WHAT IS NEEDED:
All records, exactly as written, minus the pictures: copy them out.

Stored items
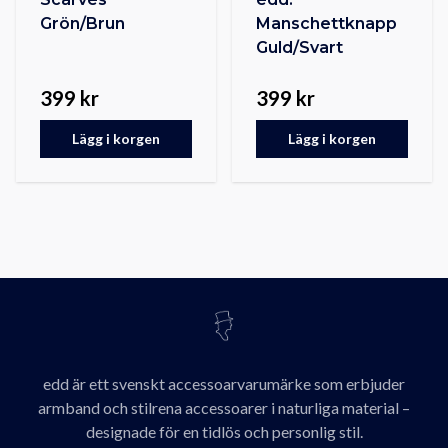
Grön/Brun
Manschettknapp
Guld/Svart
399 kr
399 kr
Lägg i korgen
Lägg i korgen
edd är ett svenskt accessoarvarumärke som erbjuder
armband och stilrena accessoarer i naturliga material –
designade för en tidlös och personlig stil.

WRITTEN ANSWER:
Grön/Brun
Manschettknapp
Guld/Svart
399 kr
399 kr
Lägg i korgen
Lägg i korgen
edd är ett svenskt accessoarvarumärke som erbjuder
armband och stilrena accessoarer i naturliga material –
designade för en tidlös och personlig stil.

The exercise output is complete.